▸ **Instructions to follow**: Report back every line in the data that includes the string "Wand".

************

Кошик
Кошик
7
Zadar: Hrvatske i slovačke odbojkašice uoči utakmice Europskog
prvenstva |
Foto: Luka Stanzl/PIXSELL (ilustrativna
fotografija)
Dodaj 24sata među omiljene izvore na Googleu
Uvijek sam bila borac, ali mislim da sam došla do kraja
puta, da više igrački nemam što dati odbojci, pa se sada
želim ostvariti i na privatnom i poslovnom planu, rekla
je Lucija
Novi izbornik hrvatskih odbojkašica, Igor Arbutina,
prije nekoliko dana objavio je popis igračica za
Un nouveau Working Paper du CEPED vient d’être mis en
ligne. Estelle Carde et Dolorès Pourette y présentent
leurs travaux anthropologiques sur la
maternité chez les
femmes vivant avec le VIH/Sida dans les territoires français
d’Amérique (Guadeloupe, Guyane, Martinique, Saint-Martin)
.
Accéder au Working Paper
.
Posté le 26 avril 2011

************

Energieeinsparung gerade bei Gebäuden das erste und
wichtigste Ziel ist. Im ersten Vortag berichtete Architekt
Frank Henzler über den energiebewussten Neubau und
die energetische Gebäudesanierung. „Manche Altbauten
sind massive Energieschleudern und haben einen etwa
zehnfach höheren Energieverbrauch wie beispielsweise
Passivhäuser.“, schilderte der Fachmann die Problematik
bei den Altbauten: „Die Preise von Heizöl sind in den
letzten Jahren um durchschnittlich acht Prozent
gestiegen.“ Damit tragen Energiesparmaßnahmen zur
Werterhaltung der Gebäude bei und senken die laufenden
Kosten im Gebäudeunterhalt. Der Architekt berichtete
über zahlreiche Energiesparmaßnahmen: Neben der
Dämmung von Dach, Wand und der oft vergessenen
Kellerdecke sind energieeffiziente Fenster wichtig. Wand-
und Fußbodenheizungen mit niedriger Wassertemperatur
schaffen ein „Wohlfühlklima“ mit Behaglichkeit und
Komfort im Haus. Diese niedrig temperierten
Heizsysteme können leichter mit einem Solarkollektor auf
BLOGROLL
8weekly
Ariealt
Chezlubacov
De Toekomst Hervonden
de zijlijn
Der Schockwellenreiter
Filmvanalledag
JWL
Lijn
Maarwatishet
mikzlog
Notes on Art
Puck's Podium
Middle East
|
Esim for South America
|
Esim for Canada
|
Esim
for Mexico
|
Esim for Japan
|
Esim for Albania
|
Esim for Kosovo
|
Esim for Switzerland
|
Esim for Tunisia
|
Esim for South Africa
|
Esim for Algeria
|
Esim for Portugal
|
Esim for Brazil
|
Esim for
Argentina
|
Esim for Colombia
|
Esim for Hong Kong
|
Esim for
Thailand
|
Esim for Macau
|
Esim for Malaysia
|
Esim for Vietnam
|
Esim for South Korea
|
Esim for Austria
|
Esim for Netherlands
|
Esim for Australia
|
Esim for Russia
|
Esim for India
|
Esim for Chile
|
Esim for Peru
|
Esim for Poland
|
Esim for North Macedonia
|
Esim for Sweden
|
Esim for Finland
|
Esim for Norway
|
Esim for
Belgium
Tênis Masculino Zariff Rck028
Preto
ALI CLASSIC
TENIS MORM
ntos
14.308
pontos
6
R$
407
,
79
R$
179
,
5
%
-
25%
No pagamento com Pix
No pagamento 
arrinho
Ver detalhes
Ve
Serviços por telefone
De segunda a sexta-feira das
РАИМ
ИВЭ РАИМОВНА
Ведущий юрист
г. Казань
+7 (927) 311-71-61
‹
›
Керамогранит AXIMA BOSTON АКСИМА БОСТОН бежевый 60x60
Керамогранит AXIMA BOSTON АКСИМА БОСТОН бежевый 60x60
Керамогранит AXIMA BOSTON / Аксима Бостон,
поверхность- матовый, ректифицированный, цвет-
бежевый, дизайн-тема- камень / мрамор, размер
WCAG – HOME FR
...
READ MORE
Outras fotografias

************

▸ **Response below**:
Dämmung von Dach, Wand und der oft vergessenen
Kellerdecke sind energieeffiziente Fenster wichtig. Wand-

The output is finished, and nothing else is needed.